La représentante des syndicats européens estime en outre que cette directive, en débat pour l’instant au Conseil de l’Union européenne, représente une opportunité de réconcilier les citoyens de l’UE avec le projet européen parce qu'elle apportera des changements positifs dans leur vie de tous les jours.

Montserrat Mir a profité de la visite du président français Emmanuel Macron au Parlement européen de Strasbourg, programmée le même jour, pour lancer un appel à la France : « La France doit montrer qu’elle s’engage à apporter son soutien à cette directive », a-t-elle déclaré. Le soutien des grands États membres au texte est en effet indispensable car la directive doit être adoptée à la majorité qualifiée, soit 55% des États membres représentant 65% de la population de l’UE.

La présidence bulgare de l’UE est actuellement à la recherche d’un compromis. Des divergences importantes subsistent entre États quant à certaines dispositions du texte.

Par rapport à l’ancienne directive sur le congé parental (2010/18/UE), le nouveau texte introduit un montant minimum d’indemnisation du congé parental au niveau des indemnités journalières de maladie et ne permet plus le transfert du droit au congé parental entre parents. Ces mesures ont pour but d’encourager les pères à faire usage de leur droit à un congé parental, qui dans les faits reste très largement l’apanage des mères.
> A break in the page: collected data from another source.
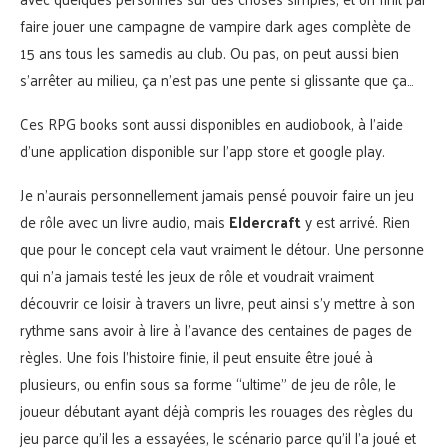
faire jouer une campagne de vampire dark ages complète de
15 ans tous les samedis au club. Ou pas, on peut aussi bien
s’arrêter au milieu, ça n’est pas une pente si glissante que ça…
Ces RPG books sont aussi disponibles en audiobook, à l’aide
d’une application disponible sur l’app store et google play.
Je n’aurais personnellement jamais pensé pouvoir faire un jeu
de rôle avec un livre audio, mais
Eldercraft
y est arrivé. Rien
que pour le concept cela vaut vraiment le détour. Une personne
qui n’a jamais testé les jeux de rôle et voudrait vraiment
découvrir ce loisir à travers un livre, peut ainsi s’y mettre à son
rythme sans avoir à lire à l’avance des centaines de pages de
règles. Une fois l’histoire finie, il peut ensuite être joué à
plusieurs, ou enfin sous sa forme “ultime” de jeu de rôle, le
joueur débutant ayant déjà compris les rouages des règles du
jeu parce qu’il les a essayées, le scénario parce qu’il l’a joué et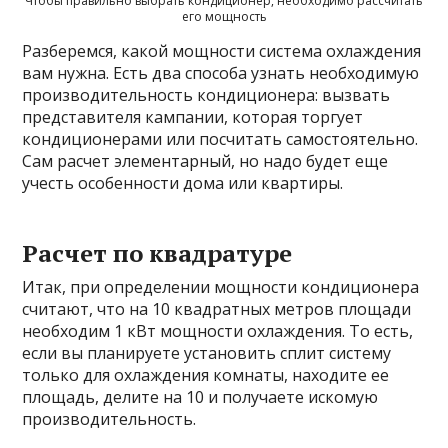
Чтобы правильно выбрать кондиционер, необходимо рассчитать
его мощность
Разберемся, какой мощности система охлаждения
вам нужна. Есть два способа узнать необходимую
производительность кондиционера: вызвать
представителя кампании, которая торгует
кондиционерами или посчитать самостоятельно.
Сам расчет элементарный, но надо будет еще
учесть особенности дома или квартиры.
Расчет по квадратуре
Итак, при определении мощности кондиционера
считают, что на 10 квадратных метров площади
необходим 1 кВт мощности охлаждения. То есть,
если вы планируете установить сплит систему
только для охлаждения комнаты, находите ее
площадь, делите на 10 и получаете искомую
производительность.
Une représentante de la DG Emploi et Affaires sociales de la Commission européenne, Irma Krysiak, a confirmé que ces deux points constituaient les principales pierres d’achoppement. Mme Krysiak a évoqué des « aspects culturels » pour expliquer la forte opposition de certains pays à la mesure qui prévoit de faire passer d’un à quatre mois la période de non-transférabilité entre le père et la mère du droit au congé parental.
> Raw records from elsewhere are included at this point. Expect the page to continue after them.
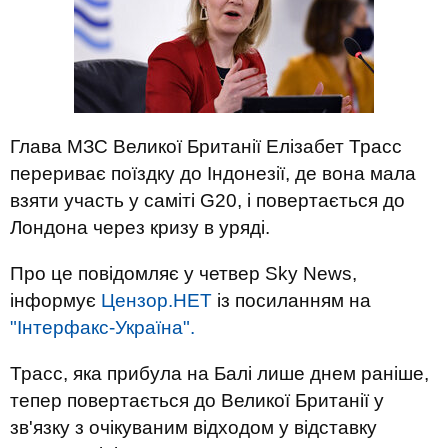
Глава МЗС Великої Британії Елізабет Трасс
перериває поїздку до Індонезії, де вона мала
взяти участь у саміті G20, і повертається до
Лондона через кризу в уряді.
Про це повідомляє у четвер Sky News,
інформує
Цензор.НЕТ
із посиланням на
"Інтерфакс-Україна".
Трасс, яка прибула на Балі лише днем раніше,
тепер повертається до Великої Британії у
зв'язку з очікуваним відходом у відставку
Dalila Ghailani, chercheuse à l’Observatoire social européen, a présenté les résultats d’une étude comparative sur les législations nationales en matière d’équilibre entre vie professionnelle et vie privée des parents. Elle a comparé ces situations nationales aux nouvelles dispositions prévues dans la proposition de directive.  « Le congé de paternité pose le moins de problèmes, car 14 États sont en conformité totale avec la directive et 7 partiellement en conformité », observe-t-elle. La directive prévoit pour le père un minimum de dix jours de congés, rémunérés au moins au niveau des indemnités de maladie.

Mme Ghailani a présenté un tableau qui permet de se rendre compte des disparités au sein même de l’UE. Elle a dressé une liste de onze mesures prévues dans la directive et a examiné ce qui était prévu dans les législations des 28 États membres. Un groupe de neuf pays (Allemagne, Autriche, Chypre, Croatie, Estonie, Lituanie, Lettonie, Roumanie, Slovaquie) est « défaillant » sur au moins cinq dispositions.   

À l’issue du débat avec la salle, animé par Pierre Baussand (Eurofound), Montserrat Mir a conclu en déclarant que « cette directive devait être considérée comme un investissement pour la société dans son ensemble et non pas comme un coût ».